Report how many lines below include the string "cell". Please keep the reply to that number.
(Exercise material begins)
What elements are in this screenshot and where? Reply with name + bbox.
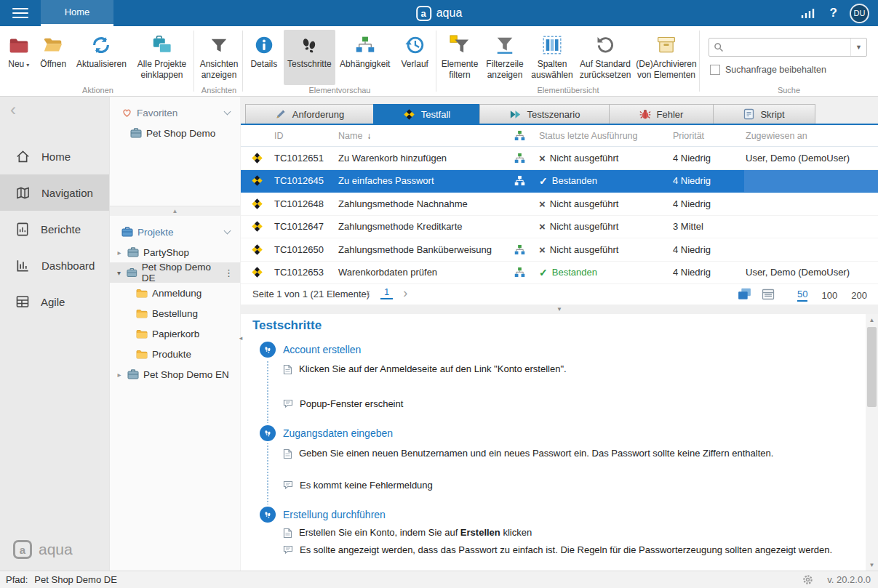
teststeps-scrollbar[interactable]: ▲ ▼ — [866, 314, 878, 571]
scrollbar-thumb[interactable] — [867, 327, 877, 407]
alle-projekte-einklappen-button[interactable]: Alle Projekte einklappen — [131, 30, 193, 85]
column-header-name[interactable]: Name↓ — [337, 125, 504, 146]
step-title[interactable]: Erstellung durchführen — [283, 509, 386, 520]
passed-check-icon: ✓ — [539, 267, 548, 278]
info-icon — [253, 33, 275, 57]
help-icon[interactable]: ? — [830, 6, 837, 20]
table-row[interactable]: TC1012647 Zahlungsmethode Kreditkarte ×N… — [241, 216, 878, 239]
favorites-collapse-handle[interactable]: ▲ — [110, 206, 240, 216]
projects-section-header[interactable]: Projekte — [110, 222, 240, 242]
cell-zugewiesen — [744, 193, 878, 215]
user-avatar[interactable]: DU — [850, 4, 869, 23]
tree-splitter-handle[interactable]: ◂ — [237, 327, 244, 349]
step-title[interactable]: Account erstellen — [283, 344, 361, 355]
tree-folder-anmeldung[interactable]: Anmeldung — [110, 283, 240, 303]
project-tree-panel: Favoriten Pet Shop Demo ▲ Projekte ▸ Par… — [109, 97, 240, 571]
tree-item-pet-shop-demo-en[interactable]: ▸ Pet Shop Demo EN — [110, 364, 240, 384]
column-header-id[interactable]: ID — [273, 125, 337, 146]
sidebar-item-berichte[interactable]: Berichte — [0, 211, 109, 247]
sidebar-item-agile[interactable]: Agile — [0, 283, 109, 320]
page-size-50[interactable]: 50 — [797, 289, 807, 302]
grid-icon — [15, 294, 30, 309]
testschritte-button[interactable]: Testschritte — [284, 30, 335, 85]
table-row[interactable]: TC1012648 Zahlungsmethode Nachnahme ×Nic… — [241, 193, 878, 216]
details-button[interactable]: Details — [244, 30, 284, 85]
expand-arrow-icon[interactable]: ▸ — [116, 371, 123, 379]
sidebar-collapse-button[interactable]: ‹ — [10, 101, 16, 118]
chevron-down-icon — [224, 227, 231, 235]
tree-folder-produkte[interactable]: Produkte — [110, 344, 240, 364]
tab-anforderung[interactable]: Anforderung — [245, 104, 374, 124]
column-header-status[interactable]: Status letzte Ausführung — [535, 125, 664, 146]
dropdown-caret-icon: ▾ — [26, 62, 29, 68]
sidebar-item-home[interactable]: Home — [0, 138, 109, 174]
panel-collapse-handle[interactable]: ▼ — [241, 305, 878, 314]
report-icon — [15, 222, 30, 237]
cell-zugewiesen: User, Demo (DemoUser) — [744, 147, 878, 169]
ribbon-group-suche: ▼ Suchanfrage beibehalten Suche — [700, 26, 878, 96]
de-archivieren-button[interactable]: (De)Archivieren von Elementen — [634, 30, 698, 85]
cell-id: TC1012650 — [273, 238, 337, 261]
current-page-number[interactable]: 1 — [380, 286, 393, 299]
tab-home[interactable]: Home — [41, 0, 113, 26]
settings-gear-icon[interactable] — [802, 573, 814, 586]
filterzeile-anzeigen-button[interactable]: Filterzeile anzeigen — [482, 30, 528, 85]
main-sidebar: ‹ Home Navigation Berichte Dashboard Agi… — [0, 97, 109, 571]
tab-fehler[interactable]: Fehler — [609, 104, 714, 124]
requirement-pen-icon — [275, 108, 287, 120]
keep-query-checkbox[interactable] — [710, 65, 720, 75]
search-dropdown-caret[interactable]: ▼ — [850, 39, 866, 56]
card-view-icon[interactable] — [762, 289, 775, 300]
collapse-arrow-icon[interactable]: ▾ — [116, 269, 122, 277]
next-page-button[interactable]: › — [403, 286, 407, 299]
prev-page-button[interactable]: ‹ — [366, 286, 370, 299]
search-input[interactable] — [724, 39, 850, 56]
bar-chart-icon — [15, 258, 31, 273]
hamburger-menu-button[interactable] — [0, 0, 41, 26]
table-row[interactable]: TC1012651 Zu Warenkorb hinzufügen ×Nicht… — [241, 147, 878, 170]
scroll-up-arrow[interactable]: ▲ — [866, 314, 878, 326]
step-number-icon — [260, 507, 276, 523]
verlauf-button[interactable]: Verlauf — [394, 30, 435, 85]
page-size-100[interactable]: 100 — [821, 290, 837, 301]
table-row[interactable]: TC1012653 Warenkorbdaten prüfen ✓Bestand… — [241, 262, 878, 285]
search-icon — [714, 42, 724, 52]
cell-prioritaet: 4 Niedrig — [664, 170, 744, 193]
sidebar-item-navigation[interactable]: Navigation — [0, 174, 109, 211]
step-expected-result: Es sollte angezeigt werden, dass das Pas… — [283, 544, 854, 555]
stack-view-icon[interactable] — [737, 287, 752, 301]
elemente-filtern-button[interactable]: Elemente filtern — [438, 30, 482, 85]
kebab-menu-icon[interactable]: ⋮ — [224, 267, 234, 278]
aktualisieren-button[interactable]: Aktualisieren — [72, 30, 131, 85]
oeffnen-button[interactable]: Öffnen — [35, 30, 72, 85]
folder-icon — [136, 350, 148, 359]
auf-standard-zuruecksetzen-button[interactable]: Auf Standard zurücksetzen — [576, 30, 634, 85]
column-header-zugewiesen[interactable]: Zugewiesen an — [744, 125, 878, 146]
tree-item-pet-shop-demo-de[interactable]: ▾ Pet Shop Demo DE ⋮ — [110, 262, 240, 283]
tree-folder-bestellung[interactable]: Bestellung — [110, 303, 240, 323]
column-header-prioritaet[interactable]: Priorität — [664, 125, 744, 146]
tab-skript[interactable]: Skript — [713, 104, 815, 124]
table-row-selected[interactable]: TC1012645 Zu einfaches Passwort ✓Bestand… — [241, 170, 878, 193]
expand-arrow-icon[interactable]: ▸ — [116, 249, 123, 257]
tab-testfall[interactable]: Testfall — [373, 104, 480, 124]
tab-testszenario[interactable]: Testszenario — [479, 104, 610, 124]
column-header-hierarchy[interactable] — [504, 125, 535, 146]
step-description: Klicken Sie auf der Anmeldeseite auf den… — [283, 363, 854, 375]
sidebar-item-dashboard[interactable]: Dashboard — [0, 247, 109, 283]
neu-button[interactable]: Neu▾ — [3, 30, 35, 85]
favorite-item-pet-shop-demo[interactable]: Pet Shop Demo — [110, 123, 240, 143]
cell-status: ×Nicht ausgeführt — [535, 147, 664, 169]
abhaengigkeit-button[interactable]: Abhängigkeit — [335, 30, 394, 85]
tree-item-partyshop[interactable]: ▸ PartyShop — [110, 242, 240, 262]
spalten-auswaehlen-button[interactable]: Spalten auswählen — [528, 30, 576, 85]
tree-folder-papierkorb[interactable]: Papierkorb — [110, 323, 240, 344]
connection-icon[interactable] — [800, 7, 818, 20]
favorites-section-header[interactable]: Favoriten — [110, 102, 240, 123]
scroll-down-arrow[interactable]: ▼ — [866, 559, 878, 571]
table-row[interactable]: TC1012650 Zahlungsmethode Banküberweisun… — [241, 238, 878, 262]
hierarchy-icon — [514, 244, 525, 255]
step-title[interactable]: Zugangsdaten eingeben — [283, 427, 393, 439]
ansichten-anzeigen-button[interactable]: Ansichten anzeigen — [196, 30, 242, 85]
page-size-200[interactable]: 200 — [851, 290, 867, 301]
(Exercise material ends)
**Answer space**.
5